Say car $B$ takes $t$ minutes to travel $15$ km. Then car $A$, which is the faster car, takes $t - 5$ minutes to travel $15$ km.
By rearranging these, we have that
- the speed of car $A$ is $15/(t - 5)$ km/min,
- the speed of car $B$ is $15/t$ km/min.
Now $5$ hours is equal to $300$ minutes. If they collectively travel $750$ km after $300$ minutes, then we have (using $\text{distance} = \text{speed} \times \text{time}$)
$$
300\times \left(\frac{15}{t - 5}\right) + 300\times \left(\frac{15}{t}\right) = 750.
$$
Using simple albegra, we have
$$
\frac{6}{t - 5} + \frac{6}{t} = 1
$$
so that
$$
t^{2} - 13t - 30 = 0.
$$
I will leave it to you to fill the workings between those three equations.

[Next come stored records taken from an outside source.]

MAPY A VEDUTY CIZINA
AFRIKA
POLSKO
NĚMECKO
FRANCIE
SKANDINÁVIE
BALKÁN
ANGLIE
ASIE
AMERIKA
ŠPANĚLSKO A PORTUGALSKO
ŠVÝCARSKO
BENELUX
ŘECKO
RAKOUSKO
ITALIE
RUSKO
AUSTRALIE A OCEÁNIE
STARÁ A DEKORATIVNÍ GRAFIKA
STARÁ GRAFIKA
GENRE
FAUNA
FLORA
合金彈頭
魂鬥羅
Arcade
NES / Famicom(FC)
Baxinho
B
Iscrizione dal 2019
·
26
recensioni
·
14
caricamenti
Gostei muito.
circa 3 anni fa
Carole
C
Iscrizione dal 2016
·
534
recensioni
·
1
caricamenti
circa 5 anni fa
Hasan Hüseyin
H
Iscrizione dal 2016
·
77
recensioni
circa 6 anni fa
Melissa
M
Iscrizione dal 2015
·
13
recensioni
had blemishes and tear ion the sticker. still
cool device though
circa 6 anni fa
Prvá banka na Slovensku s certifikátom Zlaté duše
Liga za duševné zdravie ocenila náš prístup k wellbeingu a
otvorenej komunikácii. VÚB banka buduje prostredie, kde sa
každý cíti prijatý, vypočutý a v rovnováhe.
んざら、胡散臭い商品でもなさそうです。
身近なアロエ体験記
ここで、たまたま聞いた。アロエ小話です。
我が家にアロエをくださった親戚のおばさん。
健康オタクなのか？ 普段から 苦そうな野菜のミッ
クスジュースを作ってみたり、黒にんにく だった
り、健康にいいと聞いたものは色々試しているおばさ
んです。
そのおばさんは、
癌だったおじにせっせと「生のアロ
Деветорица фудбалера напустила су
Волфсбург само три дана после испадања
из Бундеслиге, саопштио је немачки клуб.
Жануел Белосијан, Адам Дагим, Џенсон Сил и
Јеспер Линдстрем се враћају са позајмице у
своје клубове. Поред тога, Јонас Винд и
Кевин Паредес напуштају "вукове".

Hover over the following box for the remainder of the solution, but I would suggest doing so after giving the rest a go yourself.
From here, we use the quadratic formula for $t$ to find
$$t = \frac{13 \pm \sqrt{13^{2} - 4(-30)}}{2} = \frac{13 \pm \sqrt{169 + 120}}{2} = \frac{13 \pm 17}{2}.$$
We want $t$ to be positive so we have $t = 15$. Thus
$$\begin{array}{ll} 1. & \text{the speed of car $A$ is $15/(15 - 5) = 1.5$ km/min, or $90$ km/hour;}\\ 2. & \text{the speed of car $A$ is $15/15 = 1$ km/min, or $60$ km/hour.}\end{array}$$